### PROBLEM DESCRIPTION:
With pictures excluded, retype exactly every line from the one containing "vengarse de los" to the end of the records below.

Start of RECORDED DATA

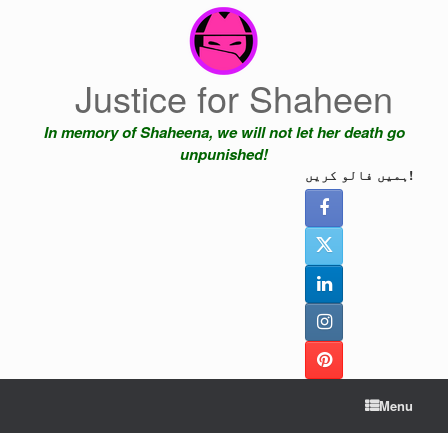
Skip
to
content
Justice for Shaheen
In memory of Shaheena, we will not let her death go
unpunished!
ہمیں فالو کریں!
Menu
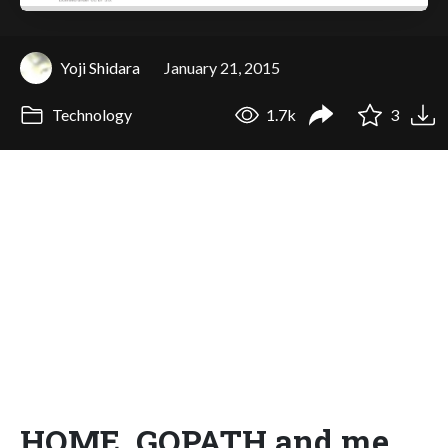
Yoji Shidara
January 21, 2015
Technology
1.7k
3
HOME, GOPATH and me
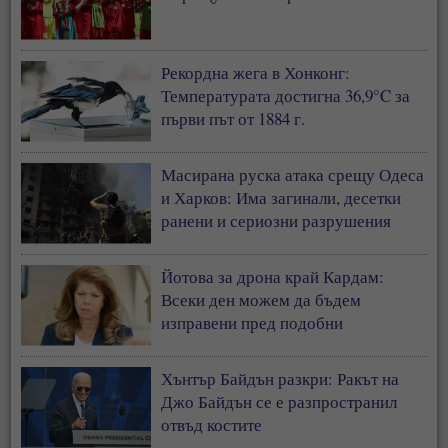
Рекордна жега в Хонконг:
Температурата достигна 36,9°C за
първи път от 1884 г.
Масирана руска атака срещу Одеса
и Харков: Има загинали, десетки
ранени и сериозни разрушения
Йотова за дрона край Кардам:
Всеки ден можем да бъдем
изправени пред подобни
инциденти
Хънтър Байдън разкри: Ракът на
Джо Байдън се е разпространил
отвъд костите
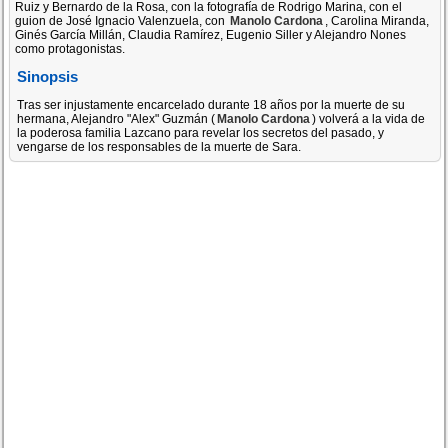
Ruiz y Bernardo de la Rosa, con la fotografía de Rodrigo Marina, con el
guion de José Ignacio Valenzuela, con
Manolo Cardona
, Carolina Miranda,
Ginés García Millán, Claudia Ramírez, Eugenio Siller y Alejandro Nones
como protagonistas.
Sinopsis
Tras ser injustamente encarcelado durante 18 años por la muerte de su
hermana, Alejandro "Alex" Guzmán (
Manolo Cardona
) volverá a la vida de
la poderosa familia Lazcano para revelar los secretos del pasado, y
vengarse de los responsables de la muerte de Sara.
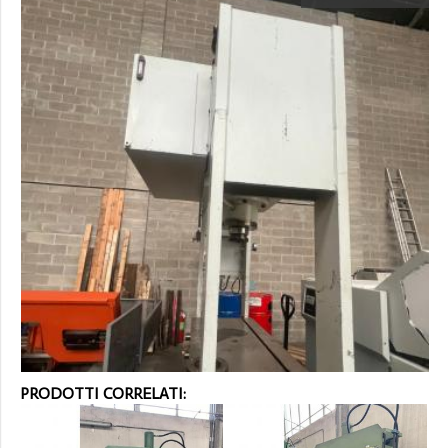
PRODOTTI CORRELATI:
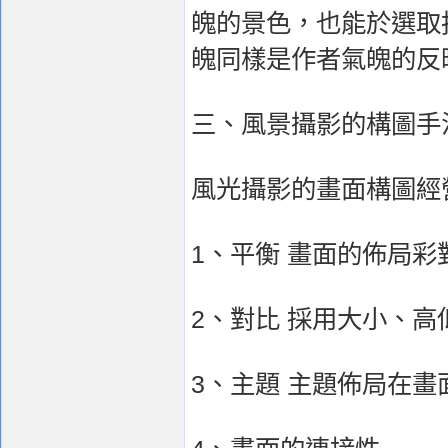
魄的景色，也能於選取
魄同樣是作者氣魄的反
三、風景攝影的構圖手
風光攝影的畫面構圖經
1、平衡 畫面的佈局
2、對比 採用大小、
3、主題 主題佈局在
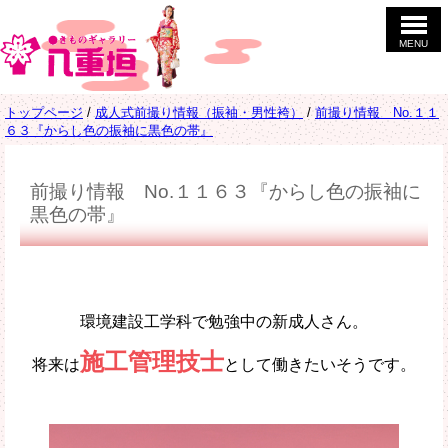
このページの本文へ
MENU
現
トップページ
/
成人式前撮り情報（振袖・男性袴）
/
前撮り情報 No.１１
在
６３『からし色の振袖に黒色の帯』
の
位
置：
前撮り情報 No.１１６３『からし色の振袖に
黒色の帯』
環境建設工学科で勉強中の新成人さん。
施工管理技士
将来は
として働きたいそうです。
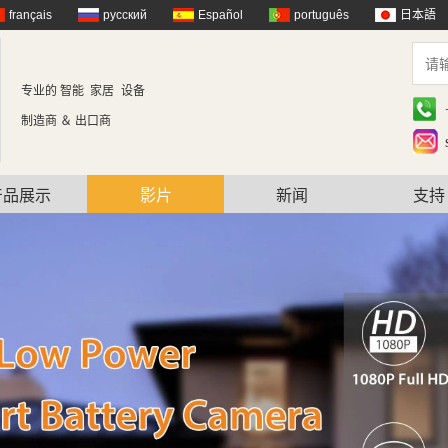
français
русский
Español
português
日本語
专业的 智能 家居
设备
制造商 ＆ 出口商
产品展示
影片
新闻
支持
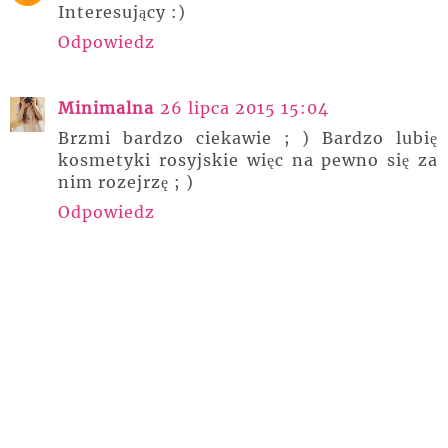
Interesujący :)
Odpowiedz
Minimalna
26 lipca 2015 15:04
Brzmi bardzo ciekawie ; ) Bardzo lubię
kosmetyki rosyjskie więc na pewno się za
nim rozejrzę ; )
Odpowiedz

End of RECORDED DATA

### TASK RESPONSE:
vengarse de los responsables de la muerte de Sara.
PRODOTTI CORRELATI:
魄的景色，也能於選取
魄同樣是作者氣魄的反
三、風景攝影的構圖手
風光攝影的畫面構圖經
1、平衡 畫面的佈局
2、對比 採用大小、
3、主題 主題佈局在
このページの本文へ
MENU
現
トップページ
/
成人式前撮り情報（振袖・男性袴）
/
前撮り情報 No.１１
在
６３『からし色の振袖に黒色の帯』
の
位
置：
前撮り情報 No.１１６３『からし色の振袖に
黒色の帯』
環境建設工学科で勉強中の新成人さん。
施工管理技士
将来は
として働きたいそうです。
français
русский
Español
português
日本語
专业的 智能 家居
设备
制造商 ＆ 出口商
产品展示
影片
新闻
支持
Interesujący :)
Odpowiedz
Minimalna
26 lipca 2015 15:04
Brzmi bardzo ciekawie ; ) Bardzo lubię
kosmetyki rosyjskie więc na pewno się za
nim rozejrzę ; )
Odpowiedz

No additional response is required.